A lot of guys on here seems to be really into the singles. Can anyone recommend a really exciting single origin please? Something that makes you grin with big bold flavours - Chocolate and big fruity berry notes are always good! Don't get me wrong though, I like subtle but it needs to be interesting thought provoking subtle!

I look forward to hearing and trying your suggestions!

Kind Regards

Lee


----------



## chrisweaver_barista (Jun 14, 2008)

Well firstly, Indian Monsooned Malabar is a damned thought provoking shot of espresso. And from what I've heard, Steve over at Hasbean has the cream of the crop.

Nicaraguan Limoncillo pulls an amazing fruity shot as well, you can never go wrong with the Guatemalan El Bosque, or in fact quite a few of the guatemalan coffees.

Chris


----------



## LeeWardle (Nov 16, 2008)

As espresso?

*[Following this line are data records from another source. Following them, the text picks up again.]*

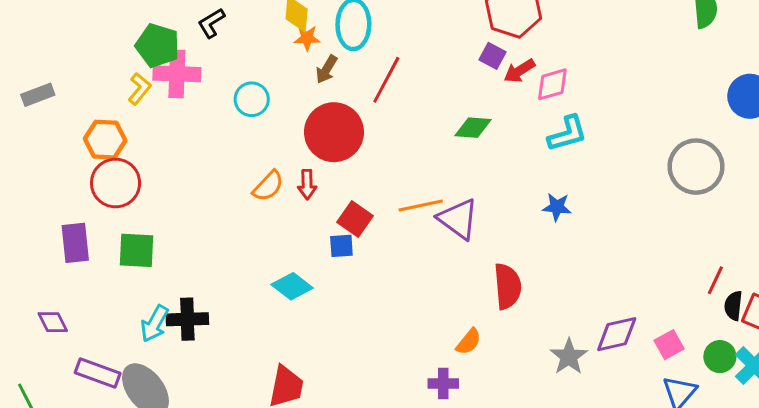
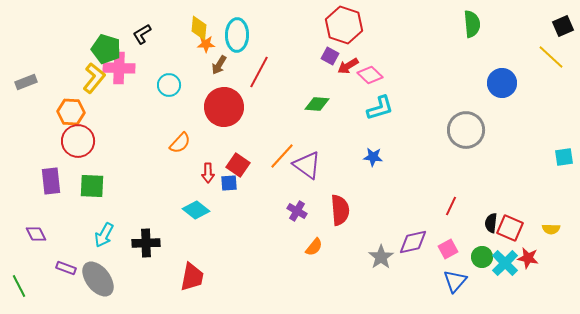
pink diamond: (552, 84) -> (370, 75), turned 60
yellow L-shape: (139, 89) -> (94, 78), size x1.4
red arrow: (307, 185) -> (208, 173), moved
orange line: (421, 205) -> (282, 156), turned -36
red line: (715, 280) -> (451, 206), moved
black cross: (187, 319) -> (146, 243), moved
purple rectangle: (98, 373) -> (66, 268), size x0.7
purple cross: (443, 383) -> (297, 211), moved, turned 30

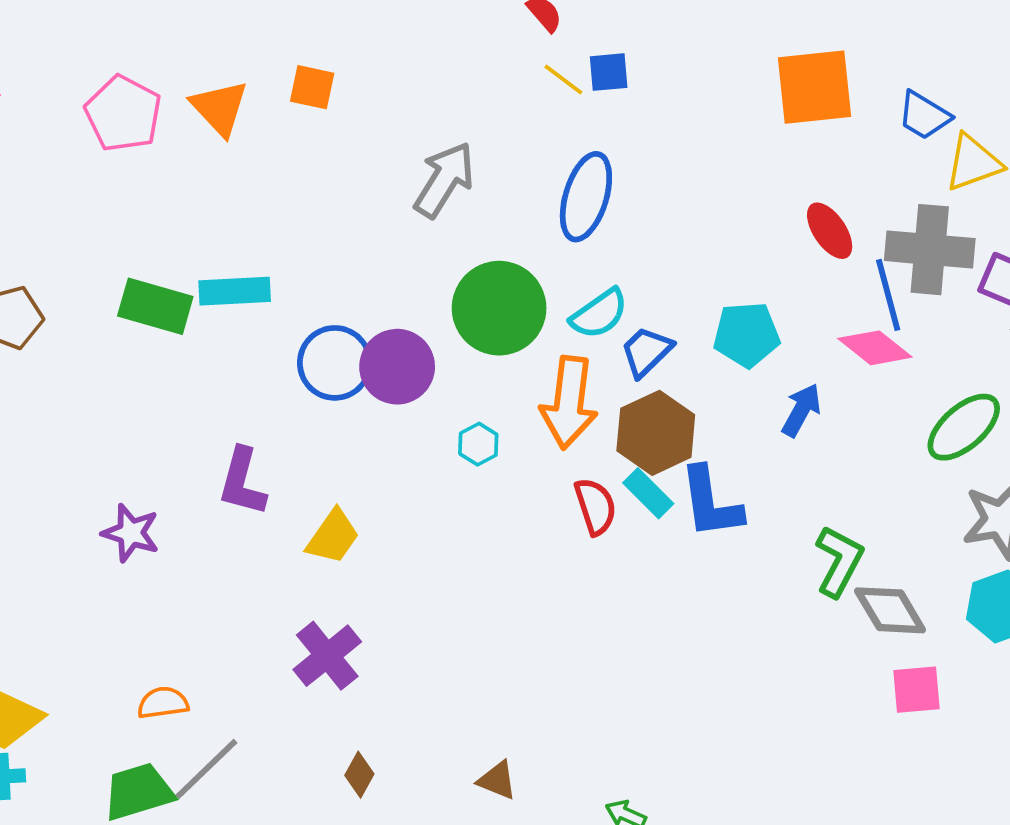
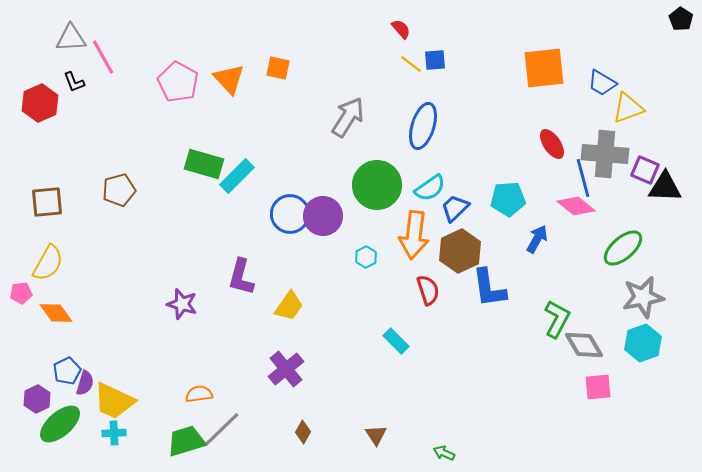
cyan rectangle: (235, 291) -> (237, 176), turned -42
green rectangle: (155, 306) -> (204, 164), moved
cyan rectangle: (648, 493) -> (396, 341), moved
brown triangle: (497, 780) -> (376, 435), turned 35

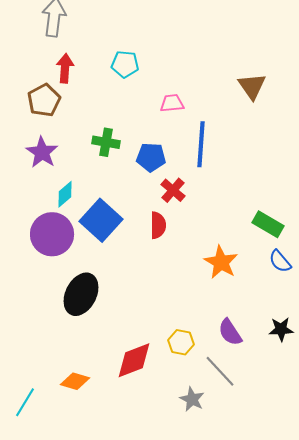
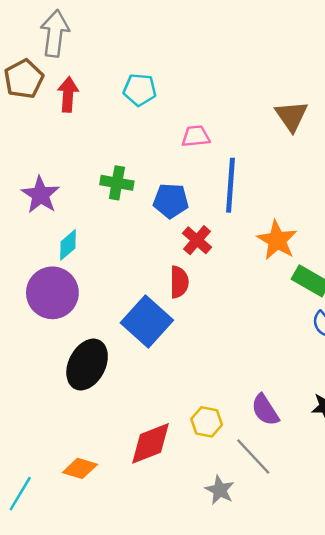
brown pentagon: (44, 100) -> (24, 79), moved
blue square: (101, 220) -> (147, 321), moved
orange star: (221, 262) -> (277, 240), moved

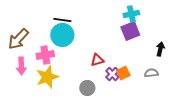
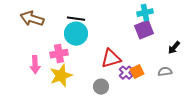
brown arrow: (18, 39) -> (32, 19), moved, turned 65
black arrow: (160, 49) -> (174, 48), turned -152
red triangle: (97, 60) -> (111, 59), size x1.5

Would you not get the best from them with french Press?

I say that because I have never had amazing results from single origin espresso....

Lee


----------



## chrisweaver_barista (Jun 14, 2008)

To be honest I'm kind of with you on that one Lee, I would rather french press SO that pull shots, however it can be a lot of fun to try and dial an SO in, and you can get some stunning thought provoking shots, also it helps you understand blends a little more.

Pulling a good SO shot more often than not can rely on a very good barista with a very good machine, and they are mucho more unforgiving than a well made blend!

Chris


----------